By | Published on Wednesday 7 November 2018

Musicians' Union

The Musicians’ Union has again called on the UK government to review music education in schools. This follows the publication of new research that shows that learning to play instruments is increasingly something only available to children of affluent families.

Cuts to music education in schools has been a widely discussed topic in recent years. Due to the way the government assesses schools in England, many have cut arts subjects in order to put more money into the core subjects that they are actually assessed on. This has resulted in less focus being put on music in the classroom and fewer children learning to play an instrument.

According to the new report, just 19% low income families – with a household income of less than £28,000 a year – have one or more children who plays a musical instrument. This compares to 40% in high income families – which means those earning over £48,000 a year. In middle income families, the figure is 26%.

This is not due to lack of interest, the MU says, with 53% of respondents from low income families saying that their child does not currently play an instrument but would be open to learning.

For those whose children do not currently play an instrument, when asked why, those in high income households tended to say the child was not interested or was already involved in another hobby or club.
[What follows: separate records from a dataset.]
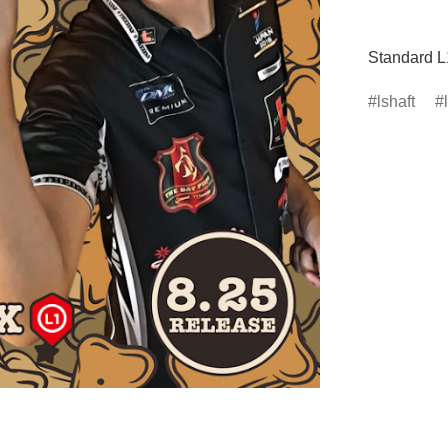
Standard L
lshaft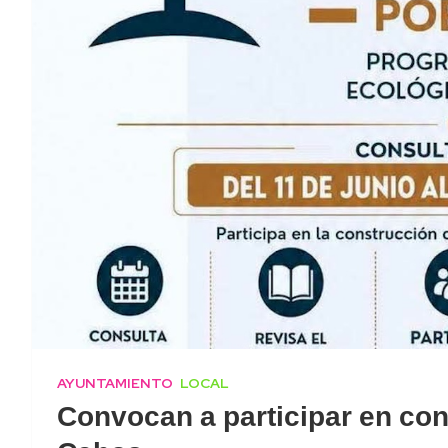
AYUNTAMIENTO
LOCAL
Convocan a participar en con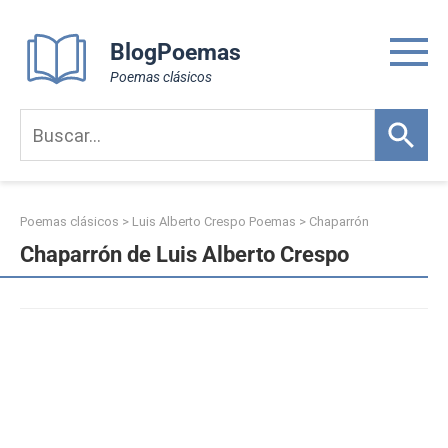
Skip
to
BlogPoemas
content
Poemas clásicos
Poemas clásicos
>
Luis Alberto Crespo Poemas
>
Chaparrón
Chaparrón de Luis Alberto Crespo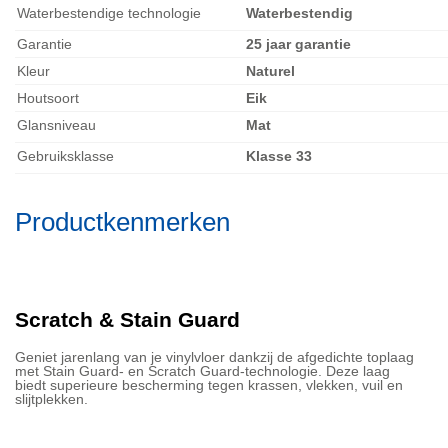
Waterbestendige technologie
Waterbestendig
Garantie
25 jaar garantie
Kleur
Naturel
Houtsoort
Eik
Glansniveau
Mat
Gebruiksklasse
Klasse 33
Productkenmerken
Scratch & Stain Guard
Geniet jarenlang van je vinylvloer dankzij de afgedichte toplaag
met Stain Guard- en Scratch Guard-technologie. Deze laag
biedt superieure bescherming tegen krassen, vlekken, vuil en
slijtplekken.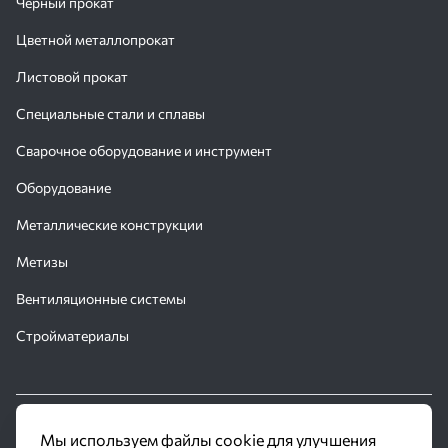
Черный прокат
Цветной металлопрокат
Листовой прокат
Специальные стали и сплавы
Сварочное оборудование и инструмент
Оборудование
Металлические конструкции
Метизы
Вентиляционные системы
Стройматериалы
© 2016 - 2026 Производственное объединение «Трубное
Мы используем файлы cookie для улучшения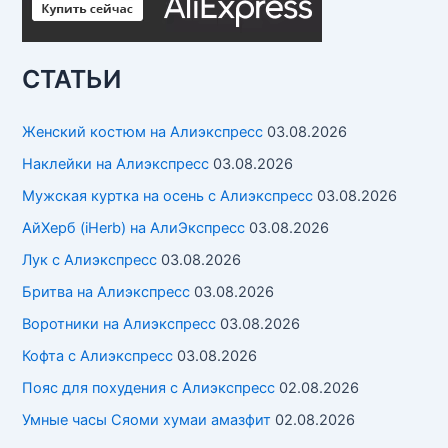
СТАТЬИ
Женский костюм на Алиэкспресс
03.08.2026
Наклейки на Алиэкспресс
03.08.2026
Мужская куртка на осень с Алиэкспресс
03.08.2026
АйХерб (iHerb) на АлиЭкспресс
03.08.2026
Лук с Алиэкспресс
03.08.2026
Бритва на Алиэкспресс
03.08.2026
Воротники на Алиэкспресс
03.08.2026
Кофта с Алиэкспресс
03.08.2026
Пояс для похудения с Алиэкспресс
02.08.2026
Умные часы Cяоми хумаи амазфит
02.08.2026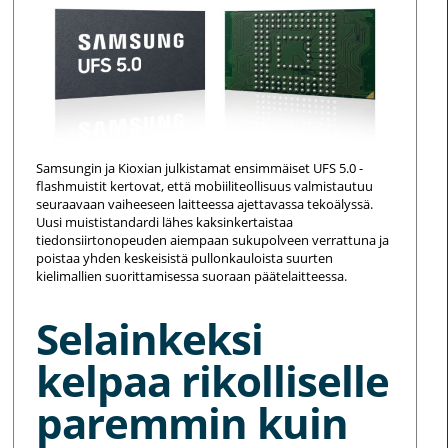
Samsungin ja Kioxian julkistamat ensimmäiset UFS 5.0 -
flashmuistit kertovat, että mobiiliteollisuus valmistautuu
seuraavaan vaiheeseen laitteessa ajettavassa tekoälyssä.
Uusi muististandardi lähes kaksinkertaistaa
tiedonsiirtonopeuden aiempaan sukupolveen verrattuna ja
poistaa yhden keskeisistä pullonkauloista suurten
kielimallien suorittamisessa suoraan päätelaitteessa.
Selainkeksi
kelpaa rikolliselle
paremmin kuin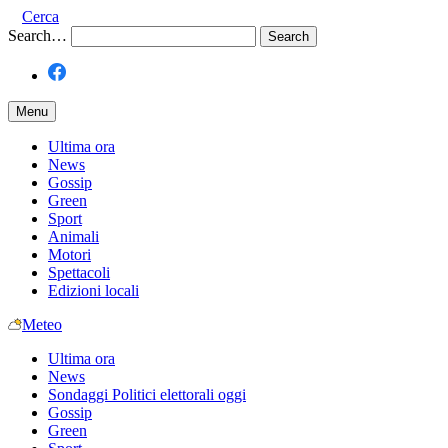
Cerca
Search…
Menu
Ultima ora
News
Gossip
Green
Sport
Animali
Motori
Spettacoli
Edizioni locali
Meteo
Ultima ora
News
Sondaggi Politici elettorali oggi
Gossip
Green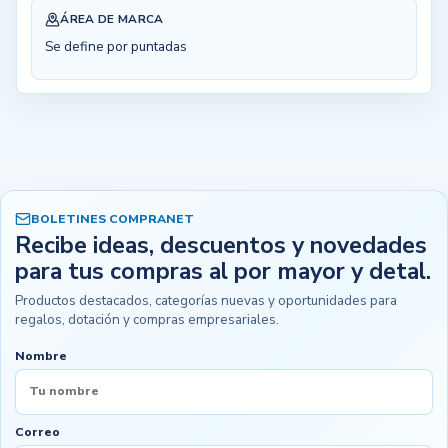
ÁREA DE MARCA
Se define por puntadas
BOLETINES COMPRANET
Recibe ideas, descuentos y novedades
para tus compras al por mayor y detal.
Productos destacados, categorías nuevas y oportunidades para
regalos, dotación y compras empresariales.
Nombre
Correo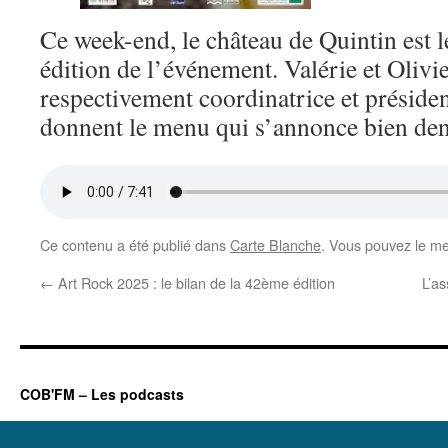
Ce week-end, le château de Quintin est l
édition de l’événement. Valérie et Olivie
respectivement coordinatrice et présiden
donnent le menu qui s’annonce bien de
Ce contenu a été publié dans
Carte Blanche
. Vous pouvez le me
←
Art Rock 2025 : le bilan de la 42ème édition
L’a
COB'FM – Les podcasts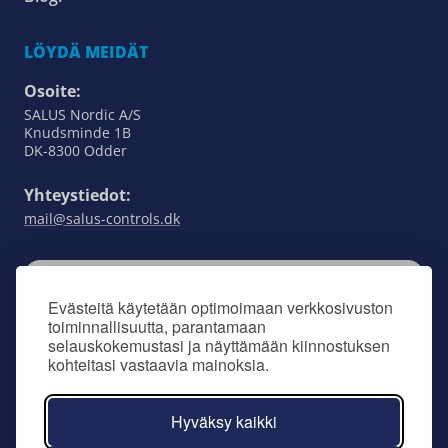
LÖYDÄ MEIDÄT
Osoite:
SALUS Nordic A/S
Knudsminde 1B
DK-8300 Odder
Yhteystiedot:
mail@salus-controls.dk
TILAA
Evästeitä käytetään optimoimaan verkkosivuston
toiminnallisuutta, parantamaan
Pysy ajan tasalla kaikesta SALUS Controlsista
selauskokemustasi ja näyttämään kiinnostuksen
tilaamalla uutiskirjeemme.
kohteitasi vastaavia mainoksia.
Tilaa uutiskirje
Hyväksy kaikki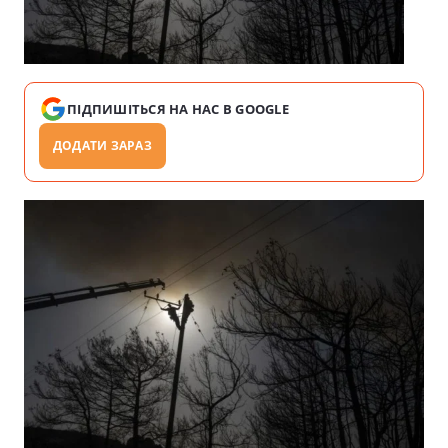
ПІДПИШІТЬСЯ НА НАС В GOOGLE
ДОДАТИ ЗАРАЗ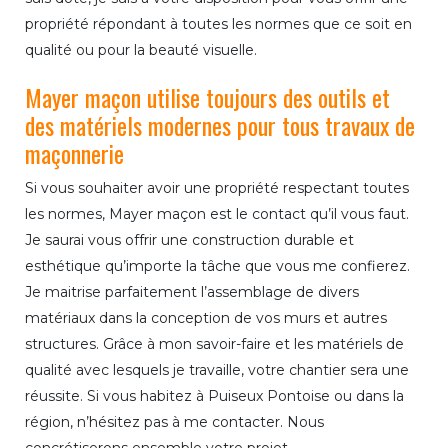
propriété répondant à toutes les normes que ce soit en
qualité ou pour la beauté visuelle.
Mayer maçon utilise toujours des outils et
des matériels modernes pour tous travaux de
maçonnerie
Si vous souhaiter avoir une propriété respectant toutes
les normes, Mayer maçon est le contact qu’il vous faut.
Je saurai vous offrir une construction durable et
esthétique qu’importe la tâche que vous me confierez.
Je maitrise parfaitement l’assemblage de divers
matériaux dans la conception de vos murs et autres
structures. Grâce à mon savoir-faire et les matériels de
qualité avec lesquels je travaille, votre chantier sera une
réussite. Si vous habitez à Puiseux Pontoise ou dans la
région, n’hésitez pas à me contacter. Nous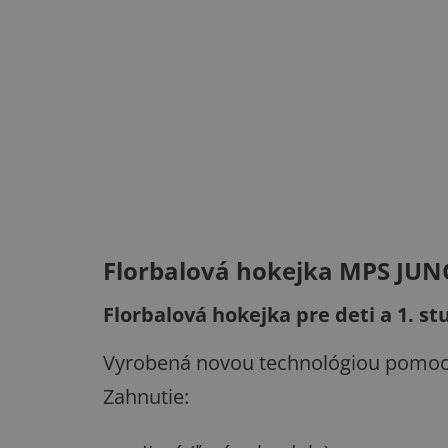
Florbalová hokejka MPS JUN
Florbalová hokejka pre deti a 1. st
Vyrobená novou technológiou pomoco
Zahnutie:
But in low income households, the two most common answers were that lessons and instruments were too expensive.

In high income families, pupils were most likely to be having private instrument lessons for which they paid full price. Children in lower income families were most likely to be learning their instrument in a normal school music lesson with other children or teaching themselves.

For those whose children were learning to play a musical instrument, almost half said that their child was more confident as a result, while improvements in concentration (42%), happiness (35%), self-discipline (30%) and patience (30%) were also reported.

Discussing the MU’s stats, and why they matter, educational psychologist Hannah Abrahams said yesterday: “The power of music to young people is palpable, as access from a young age can not only positively impact a child’s cognitive abilities, but their social and emotional development too”.

“Parents from lower socio-economic backgrounds often have so many additional stressors that accessing music may be low down on the priority list for their child”, she adds. “It is the role of government and schools to nurture and encourage children’s exploration of music as a powerful learning and social tool”.

Aside from the wider social impact of children from lower income families not learning to play instruments, which this research highlights, the Musicians’ Union says that it also risks reducing the range of voices in the music industry.

“With certain children priced out of learning musical instruments, we may well only be hearing the songs and sounds of the affluent in years to come”, says MU General Secretary Horace Trubridge. “Those from poorer backgrounds will, unfairly, be increasingly under-represented within the industry. The data released today shows the extent of the problem – and we would like to work with government to address this issue”.